Estas verdaderas deportaciones encubiertas de población propia, que habrían provocado un gran escándalo en un país más sensibilizado con los dramas de la inmigración ilegal (no menos dramática resultaba la emigración ilegal por mar de los boat people dominicanos, negros y no negros, a Puerto Rico), ilustraron el arraigo de los sentimientos de superioridad o los prejuicios raciales de ciertas élites nacionales, para las que, al parecer, no contaban para nada los derechos más elementales de un dominicano de nacimiento si se sospechaba que sus padres, sus abuelos o ancestros aún más lejanos eran oriundos de Haití.

El disgusto social apuntado en las legislativas de 1998 volvió a pasarle factura al PLD en las presidenciales del 16 de mayo de 2000, que fueron ganadas por el candidato del PRD, Rafael Hipólito Mejía Domínguez, cuyo programa otorgaba prioridad al capítulo social.

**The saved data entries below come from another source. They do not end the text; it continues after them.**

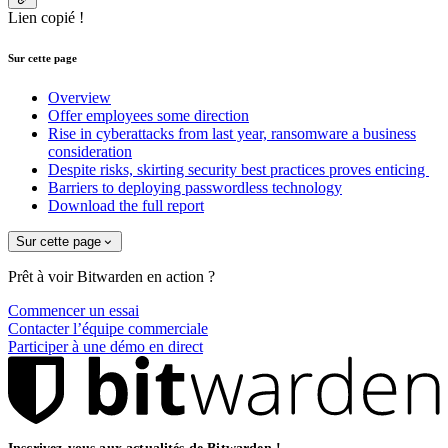
Lien copié !
Sur cette page
Overview
Offer employees some direction
Rise in cyberattacks from last year, ransomware a business
consideration
Despite risks, skirting security best practices proves enticing
Barriers to deploying passwordless technology
Download the full report
Sur cette page
Prêt à voir Bitwarden en action ?
Commencer un essai
Contacter l’équipe commerciale
Participer à une démo en direct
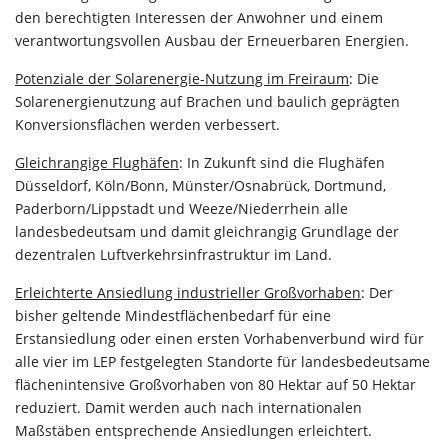
den berechtigten Interessen der Anwohner und einem
verantwortungsvollen Ausbau der Erneuerbaren Energien.
Potenziale der Solarenergie-Nutzung im Freiraum
: Die
Solarenergienutzung auf Brachen und baulich geprägten
Konversionsflächen werden verbessert.
Gleichrangige Flughäfen
: In Zukunft sind die Flughäfen
Düsseldorf, Köln/Bonn, Münster/Osnabrück, Dortmund,
Paderborn/Lippstadt und Weeze/Niederrhein alle
landesbedeutsam und damit gleichrangig Grundlage der
dezentralen Luftverkehrsinfrastruktur im Land.
Erleichterte Ansiedlung industrieller Großvorhaben
: Der
bisher geltende Mindestflächenbedarf für eine
Erstansiedlung oder einen ersten Vorhabenverbund wird für
alle vier im LEP festgelegten Standorte für landesbedeutsame
flächenintensive Großvorhaben von 80 Hektar auf 50 Hektar
reduziert. Damit werden auch nach internationalen
Maßstäben entsprechende Ansiedlungen erleichtert.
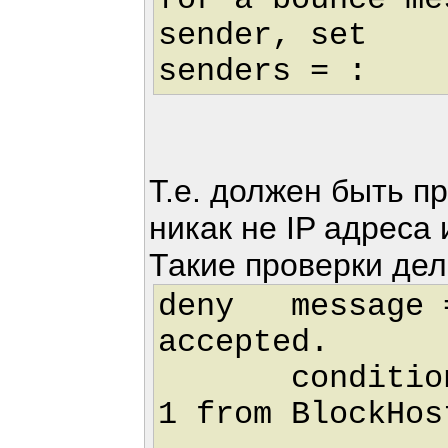
for a bounce me
sender, set
senders = :
Т.е. должен быть п
никак не IP адреса 
Такие проверки дел
deny message =
accepted.
condition = 
1 from BlockHos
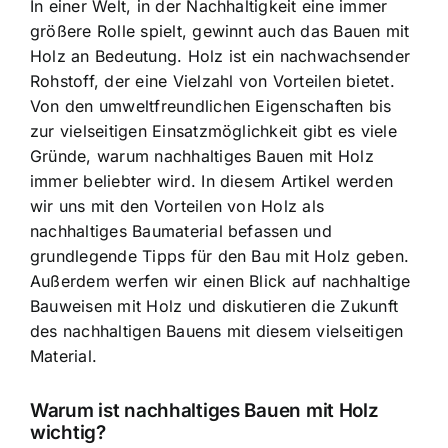
In einer Welt, in der Nachhaltigkeit eine immer
größere Rolle spielt, gewinnt auch das Bauen mit
Holz an Bedeutung. Holz ist ein nachwachsender
Rohstoff, der eine Vielzahl von Vorteilen bietet.
Von den umweltfreundlichen Eigenschaften bis
zur vielseitigen Einsatzmöglichkeit gibt es viele
Gründe, warum nachhaltiges Bauen mit Holz
immer beliebter wird. In diesem Artikel werden
wir uns mit den Vorteilen von Holz als
nachhaltiges Baumaterial befassen und
grundlegende Tipps für den Bau mit Holz geben.
Außerdem werfen wir einen Blick auf nachhaltige
Bauweisen mit Holz und diskutieren die Zukunft
des nachhaltigen Bauens mit diesem vielseitigen
Material.
Warum ist nachhaltiges Bauen mit Holz
wichtig?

El postulante del oficialismo, Danilo Medina Sánchez, secretario de Estado de la Presidencia en estos cuatro años, ex presidente de la Cámara de Diputados, responsable de la campaña electoral del PLD en 1996 y hombre de la máxima confianza de Fernández, sufrió una abultada derrota con el 24,9% de los votos, justo la mitad de los cosechados por el perredeísta.

Aunque técnicamente debía disputarse una segunda vuelta porque Mejía no alcanzó el preceptivo 50% más uno por unas pocas miles de papeletas, Medina arrojó la toalla tras constatar que no iba a recibir el apoyo del PRSC, es decir, a repetirse el escenario de 1996. Balaguer, en su novena liza presidencial (pese a estar ya completamente ciego, sordo e incapacitado para hablar o mantenerse en pie más que unos pocos minutos), quedó en un meritorio tercer lugar y a punto estuvo de desbancar a Medina. Balaguer iba a fallecer en julio de 2002, ocho meses después de extinguirse también el otro ilustre nonagenario de la política nacional, Bosch.